Table 1 Sampling location, voucher number, collection depth and GenBank numbers of deep water penaeoid shrimps along Indian Coast.

Materials and methods

Specimens of deep-sea penaeoid shrimps were collected (2013–2016) from commercial trawl landings along the Bay of Bengal and southeastern Arabian Sea. A total of 14 species were collected (Aristeidae: genus 1, species 1; Solenoceridae: genus 3, species 9; Penaeidae: genus 3, species 4) (table 1), preserved in 90–95% ethanol for molecular studies and deposited at Crustacean Fisheries Division, Central Marine Fisheries Research Institute, Cochin, India.

Molecular analysis

The total genomic DNA was extracted from the pleopod of the individual specimens using a DNeasy Blood & Tissue kit (Qiagen) according to the manufacturer’s protocol. The cells were lysed by incubating at \(56^{\circ }\hbox {C}\) for 2 h and all other steps were followed as per the protocol. The universal primer for three mitochondrial genes: COI, 16S rRNA (16S) and cytochrome b (Cytb) partial sequences were amplified (Folmer et al. 1994; Palumbi 1996; Merritt et al. 1998). The reactions were performed in \(25\, \mu \hbox {L}\) reaction cocktails containing genomic DNA (\(0.5\, \mu \hbox {g}/\mu \hbox {L}\)), Taq DNA polymerase (\(0.05\, \hbox {U}/\mu \hbox {L}\)), \(1\times \) buffer, \(\hbox {MgCl}_{2}\) (3 mM), \(10\, \hbox {pM}/\mu \hbox {L}\) of each primer and dNTPs (\(200\, \mu \hbox {M}\)). The polymerase chain reaction (PCR) thermal profile used was \(94^{\circ }\hbox {C}\) for 5 min for initial denaturation, followed by 35 cycles of \(94^{\circ }\hbox {C}\) for 1 min, \(52^{\circ }\hbox {C}\) for 1 min, \(72^{\circ }\hbox {C}\) for 1.5 min and a final extension at \(72^{\circ }\hbox {C}\) for 5 min. Amplification of PCR products was confirmed by electrophoresis on a 1.5% agarose gel containing ethidium bromide and visualized under a UV transilluminator (Lark, India). Amplified PCR products were purified with the XcelGen DNA Gel/PCR Purification Mini kit (Xcelris Labs Limited, India) according to the manufacturer’s protocol. The eluted PCR products were sequenced bidirectionally by the dideoxy chain termination method using the Big-Dye Ready-Reaction kit v 3.1 (Applied Biosystems) on an ABI prism 3770 automated sequencer at AgriGenome Labs, Scigenom, Cochin, India.

Data analysis

Molecular sequences were checked and confirmed using ABI SeqEditor v.1.0. Protein coding gene sequences (COI and Cytb) were translated into amino acids using Transeq (EMBOSS online tool) to avoid the inclusion of pseudogenes (Tsang et al. 2008). All the sequences were blasted to report GenBank data to verify the potential contamination and the nucleotide sequences were aligned using the Clustal W algorithm (Thompson et al. 1994). The aligned data were edited using bioedit V.7.0.5.2 (Hall 1999), gaps in sequences was treated as missing data. All the sequences were submitted to the GenBank (table 1). The pairwise genetic distance was calculated using MEGA 6.0 (Tamura et al. 2013).

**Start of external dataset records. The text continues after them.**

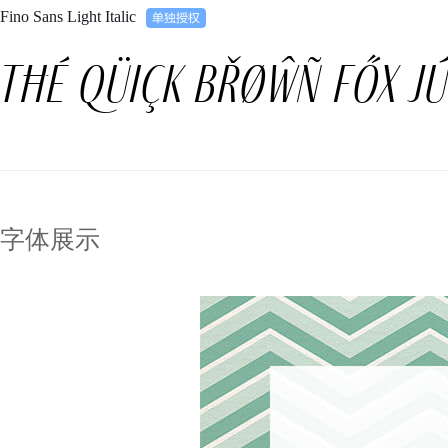
Fino Sans Light Italic
Tħé qüiçk břøŵñ főx jú
字体展示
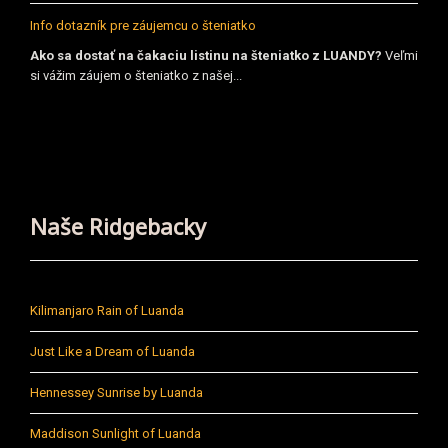
Info dotazník pre záujemcu o šteniatko
Ako sa dostať na čakaciu listinu na šteniatko z LUANDY?
Veľmi
si vážim záujem o šteniatko z našej...
Naše Ridgebacky
Kilimanjaro Rain of Luanda
Just Like a Dream of Luanda
Hennessey Sunrise by Luanda
Maddison Sunlight of Luanda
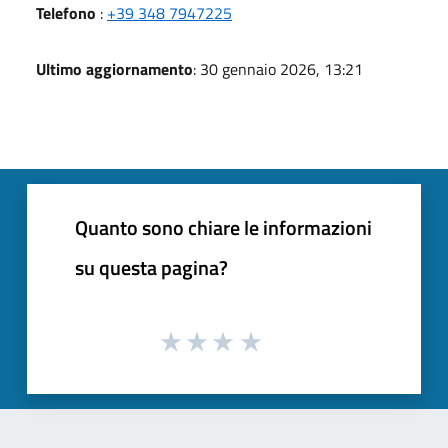
Telefono
:
+39 348 7947225
Ultimo aggiornamento
: 30 gennaio 2026, 13:21
Quanto sono chiare le informazioni
su questa pagina?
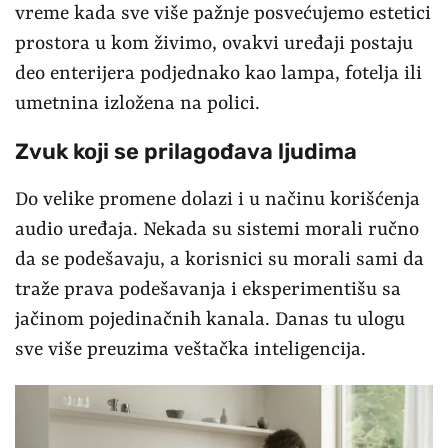
vreme kada sve više pažnje posvećujemo estetici
prostora u kom živimo, ovakvi uređaji postaju
deo enterijera podjednako kao lampa, fotelja ili
umetnina izložena na polici.
Zvuk koji se prilagođava ljudima
Do velike promene dolazi i u načinu korišćenja
audio uređaja. Nekada su sistemi morali ručno
da se podešavaju, a korisnici su morali sami da
traže prava podešavanja i eksperimentišu sa
jačinom pojedinačnih kanala. Danas tu ulogu
sve više preuzima veštačka inteligencija.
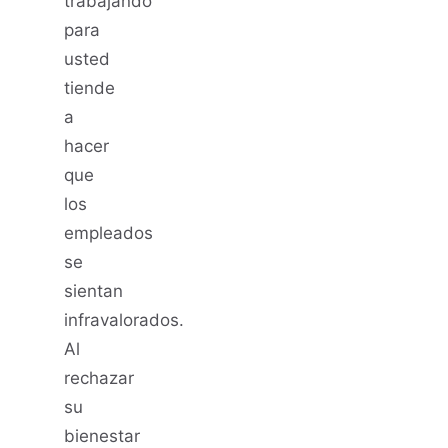
trabajando
para
usted
tiende
a
hacer
que
los
empleados
se
sientan
infravalorados.
Al
rechazar
su
bienestar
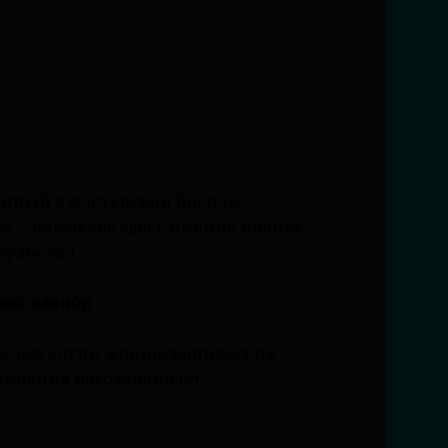
ённый в мастерской бренда,
 – ключевое здесь именно полное
зработка.
ный калибр
ее чем сотни микроскопических
компания изготавливает:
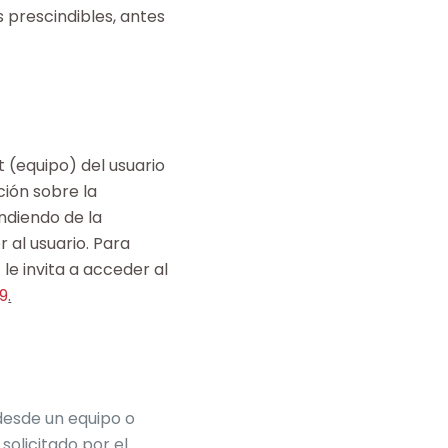
 prescindibles, antes
 (equipo) del usuario
ión sobre la
ndiendo de la
 al usuario. Para
”
le invita a acceder al
9
.
 desde un equipo o
solicitado por el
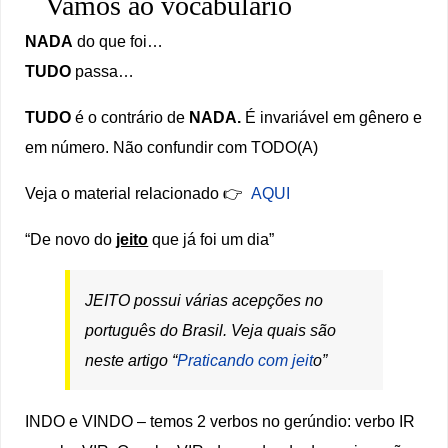
Vamos ao vocabulário
NADA
do que foi…
TUDO
passa…
TUDO
é o contrário de
NADA.
É invariável em gênero e
em número. Não confundir com TODO(A)
Veja o material relacionado 👉
AQUI
“De novo do
jeito
que já foi um dia”
JEITO possui várias acepções no
português do Brasil. Veja quais são
neste artigo “
Praticando com jeit
o”
INDO e VINDO – temos 2 verbos no gerúndio: verbo IR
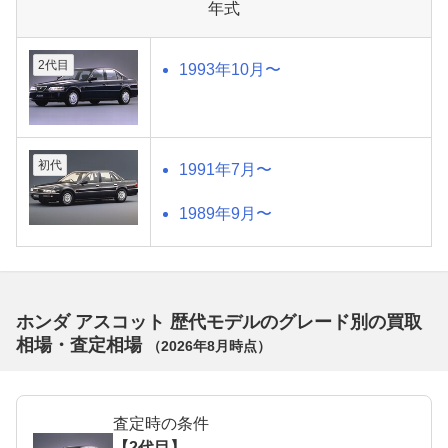
年式
2代目
1993年10月〜
初代
1991年7月〜
1989年9月〜
ホンダ アスコット 歴代モデルのグレード別の買取
相場・査定相場
（
2026年8月
時点）
査定時の条件
【2代目】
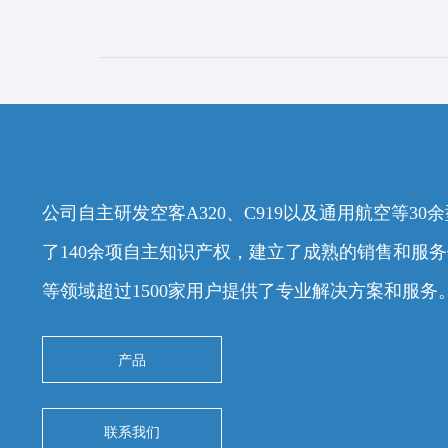
公司自主研发空客A320、C919以及通用航空等3
了140余项自主知识产权，建立了成熟的销售和服
等领域超过1500家用户提供了专业解决方案和服务
产品
联系我们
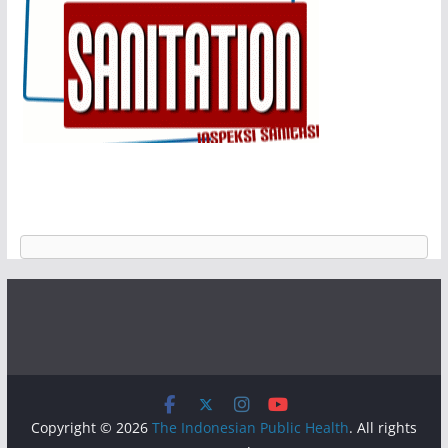
Copyright © 2026
The Indonesian Public Health
. All rights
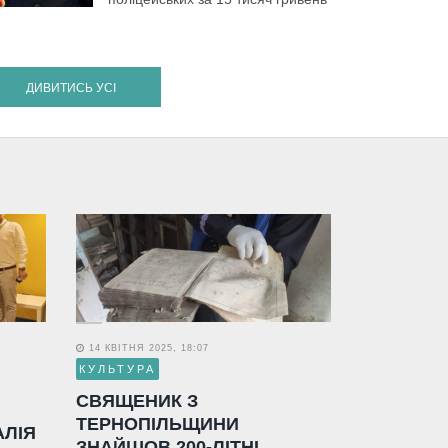
ДИВИТИСЬ УСІ
14 КВІТНЯ 2025, 18:07
КУЛЬТУРА
СВЯЩЕНИК З
ТЕРНОПІЛЬЩИНИ
АЛІЯ
ЗНАЙШОВ 200-ЛІТНІ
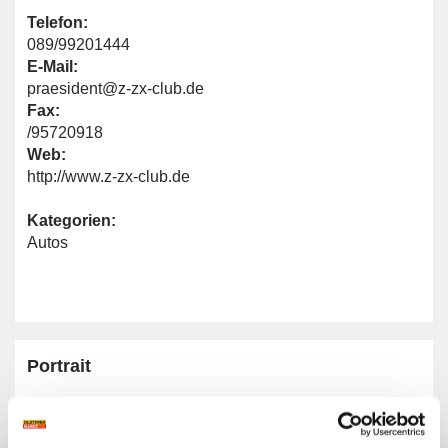
Telefon:
089/99201444
E-Mail:
praesident@z-zx-club.de
Fax:
/95720918
Web:
http://www.z-zx-club.de
Kategorien:
Autos
Portrait
Homepage:
www.z-zx-club.de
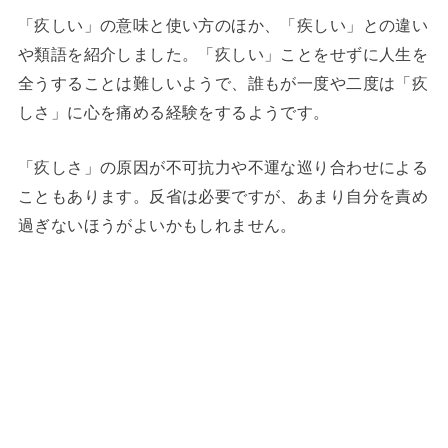
「疚しい」の意味と使い方のほか、「疾しい」との違い
や類語を紹介しました。「疚しい」ことをせずに人生を
全うすることは難しいようで、誰もが一度や二度は「疚
しさ」に心を痛める経験をするようです。
「疚しさ」の原因が不可抗力や不運な巡り合わせによる
こともあります。反省は必要ですが、あまり自分を責め
過ぎないほうがよいかもしれません。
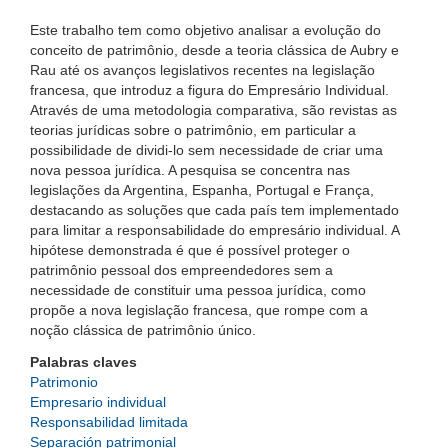
Este trabalho tem como objetivo analisar a evolução do
conceito de patrimônio, desde a teoria clássica de Aubry e
Rau até os avanços legislativos recentes na legislação
francesa, que introduz a figura do Empresário Individual.
Através de uma metodologia comparativa, são revistas as
teorias jurídicas sobre o patrimônio, em particular a
possibilidade de dividi-lo sem necessidade de criar uma
nova pessoa jurídica. A pesquisa se concentra nas
legislações da Argentina, Espanha, Portugal e França,
destacando as soluções que cada país tem implementado
para limitar a responsabilidade do empresário individual. A
hipótese demonstrada é que é possível proteger o
patrimônio pessoal dos empreendedores sem a
necessidade de constituir uma pessoa jurídica, como
propõe a nova legislação francesa, que rompe com a
noção clássica de patrimônio único.
Palabras claves
Patrimonio
Empresario individual
Responsabilidad limitada
Separación patrimonial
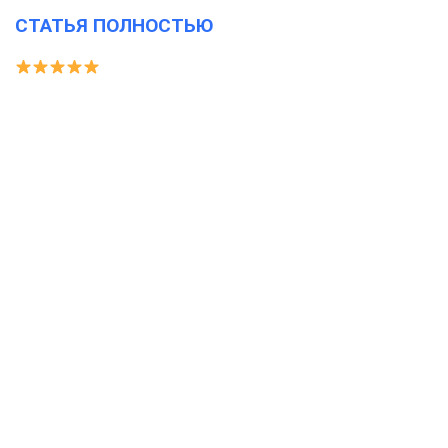
СТАТЬЯ ПОЛНОСТЬЮ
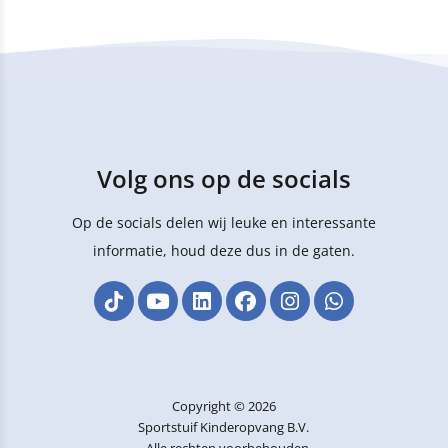
Volg ons op de socials
Op de socials delen wij leuke en interessante
informatie, houd deze dus in de gaten.
Copyright © 2026
Sportstuif Kinderopvang B.V.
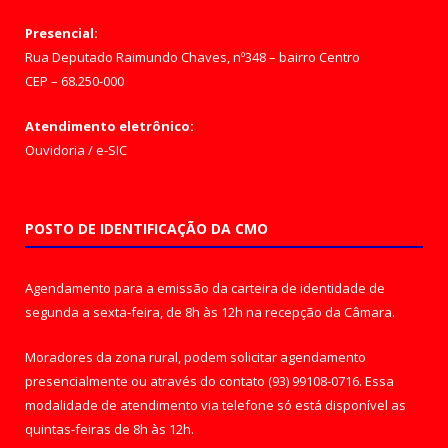
Presencial:
Rua Deputado Raimundo Chaves, nº348 – bairro Centro
CEP – 68.250-000
Atendimento eletrônico:
Ouvidoria
/
e-SIC
POSTO DE IDENTIFICAÇÃO DA CMO
Agendamento para a emissão da carteira de identidade de
segunda a sexta-feira, de 8h às 12h na recepção da Câmara.
Moradores da zona rural, podem solicitar agendamento
presencialmente ou através do contato (93) 99108-0716. Essa
modalidade de atendimento via telefone só está disponível as
quintas-feiras de 8h às 12h.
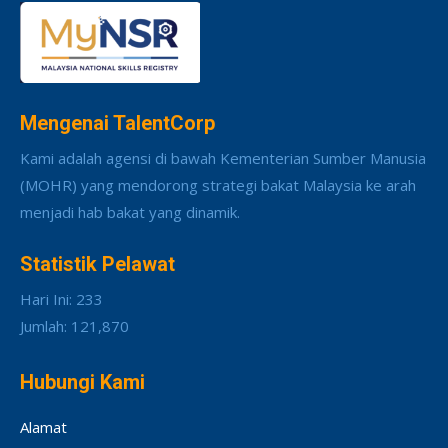
Mengenai TalentCorp
Kami adalah agensi di bawah Kementerian Sumber Manusia
(MOHR) yang mendorong strategi bakat Malaysia ke arah
menjadi hab bakat yang dinamik.
Statistik Pelawat
Hari Ini: 233
Jumlah: 121,870
Hubungi Kami
Alamat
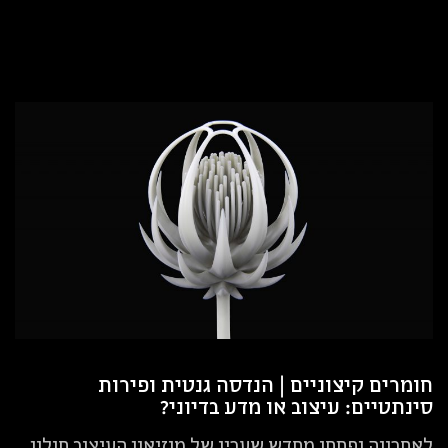
חומרים קיצוניים | הנדסה גנטית ופירות
סינתטיים: עיצוב או מדע בדיוני?
לאחרונה נפתחו מחדש שעריו של מוזיאון העיצוב חולון,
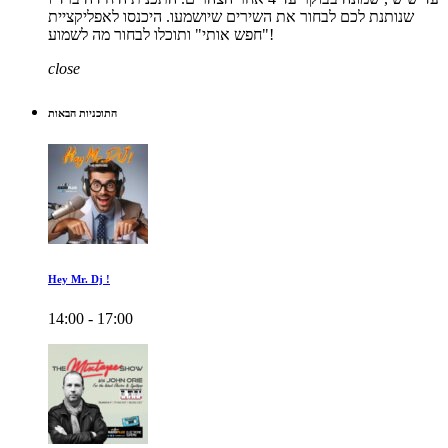
שנותנת לכם לבחור את השירים שיושמעו. היכנסו לאפליקציית
"חפש אותי" ותוכלו לבחור מה לשמוע!
close
התוכניות הבאות
Hey Mr. Dj !
14:00 - 17:00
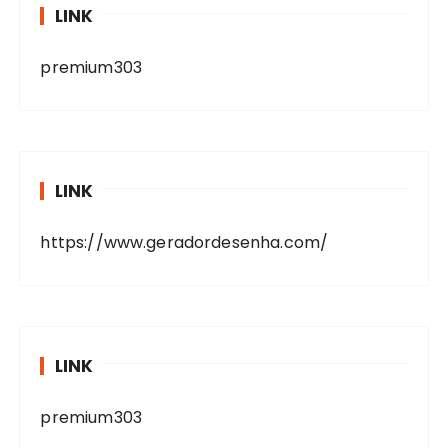
LINK
premium303
LINK
https://www.geradordesenha.com/
LINK
premium303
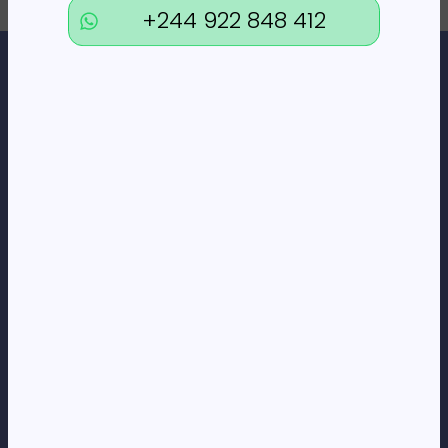
+244 922 848 412
Loja Online de Tecnologia, Eletrodomésticos, Consumíveis,
Economato e Serviços.
DÚVIDAS
FAQs
Termos e Condições
Formas de pagamento
Política de privacidade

For phylogenetic analysis, the maximum-likelihood (ML) method was used for individual gene sequences to compare the similarity between tree topology and MEGA 6.0 was used to select the best-fit model for individual and combined data. General time-reversible model with a gamma distribution and invariable sites (GTR+G+I) (COI and Cytb), and Tamura–Nei model with a gamma distribution and invariable sites (TrN+G+I) (16S) were selected and used to generate ML gene trees with 1000 bootstrap replicates (Nei and Kumar 2000; Tamura et al. 2013).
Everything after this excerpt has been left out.